Tuesday 26 August 2014

Massive potential of online open courses

Massive potential of online open courses

They could make up for the lack quality teachers in India’s technical education

Massive Open Online Courses are barely two years old, yet over 150 top-tier universities are offering more than 500 such courses for students around the world. After Americans, Indians form the largest pool of students enrolled in these MOOCs.

These courses offer an alternative to lecture-driven classroom instruction by making custom digital content available online to students anytime, anywhere. The terms ‘open’ and ‘massive’ refer to the fact that anyone (literally) may take these courses, resulting in tens of thousands of students registering for them.

Work in progress

A semester-long course taught traditionally as, say, 40 hours of classroom instruction is broken into hundreds of media-rich modules spanning a few minutes each. Each module, together with a few follow-up exercises, helps a student understand a concept, a design, a result, and so on. Student responses to exercises are generally evaluated by back-end servers in real-time.

While the tools and platforms supported by service providers such as Coursera, edX and Udacity may be termed ‘version 1.0’, it is expected that MOOCs pedagogy will evolve over time. The motivation is not necessarily to replace existing classroom-based courses but to explore alternative models of course delivery.

It is unclear whether students are willing to pay for these courses unless they get certified on completion. In turn, universities may not issue certificates without a rigorous model of assessment, among other things. In these aspects MOOCs remain ‘works-in-progress’.

An approach that may be particularly relevant for India is one that is adopted by Georgia Tech for its Oonline MS in Computer Science programme launched in partnership with Udacity for fee-paying students. They will be eligible for award of the degree from Georgia Tech provided they successfully complete all evaluation components in the required courses.

MOOC-based courses offered to a closed group of enrolled students are referred to as SPOCs, or Small Private Online Courses. The one aspect of SPOCs that needs particular mention is that course components such as tests, quizzes or exams are proctored or invigilated. Additionally, a part of the course may involve classroom-based problem-solving sessions where students are assisted by teaching assistants.

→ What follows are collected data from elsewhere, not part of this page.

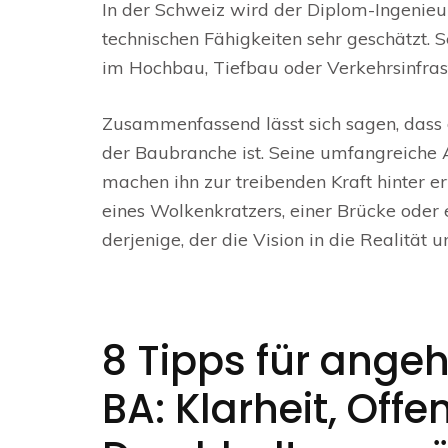
In der Schweiz wird der Diplom-Ingenieu
technischen Fähigkeiten sehr geschätzt. S
im Hochbau, Tiefbau oder Verkehrsinfras
Zusammenfassend lässt sich sagen, dass 
der Baubranche ist. Seine umfangreiche 
machen ihn zur treibenden Kraft hinter e
eines Wolkenkratzers, einer Brücke oder
derjenige, der die Vision in die Realität 
8 Tipps für ange
BA: Klarheit, Offe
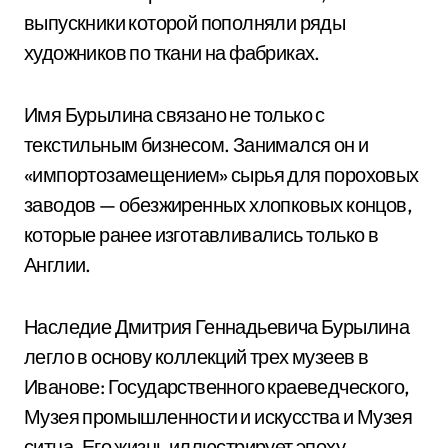
выпускники которой пополняли ряды
художников по ткани на фабриках.
Имя Бурылина связано не только с
текстильным бизнесом. Занимался он и
«импортозамещением» сырья для пороховых
заводов — обезжиренных хлопковых концов,
которые ранее изготавливались только в
Англии.
Наследие Дмитрия Геннадьевича Бурылина
легло в основу коллекций трех музеев в
Иванове: Государственного краеведческого,
Музея промышленности и искусства и Музея
ситца. Его жизнь иллюстрирует эпоху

The latter is referred to as the ‘blended’ form of course offering. We believe many more universities in India can take advantage of this new-found pedagogy to improve both scale and quality of education, while overcoming serious constraints resulting from faculty shortages.

Each state-wide technical university, for instance, affiliates a few hundred engineering colleges that offer programmes with a common syllabus and centrally administered examinations.

Suitable to India

The likes of Delhi University would hugely benefit from using SPOCs in a calibrated manner. The same pedagogy around SPOCs can be fruitfully adopted by the 3,400 polytechnics in India that serve over 20 lakh students.

Clearly, the creation of digital content (consisting of voice, video, text and animation) is a big challenge. Other than subject experts to guide the creation, we will need content developers who are well-versed with tools to create and string together instruction modules and exercises, and host them on a platform.

Fortunately, content needs to be created once, but updated periodically. One would, however, need several instructors to hand-hold students in problem-solving tutorials.

It is clear that in India there is a need to significantly expand opportunities for post-secondary education while simultaneously focusing on quality of instruction. Given that faculty is in short supply, we must resort to technology to fill existing gaps in quality.

A reluctance to adopt this changed pedagogy is because of resistance to change on the part of teachers and administrators.

One way out is to run courses simultaneously in two modes. Any decision to accelerate adoption or to wind down adoption of MOOCs must be based on the outcomes of these experiments.

Given the enormity of the task of increasing the gross enrolment ratio in India to 30 per cent by 2030, universities and regulators (UGC, AICTE and others) must collectively move forward in adopting this great development in education technology.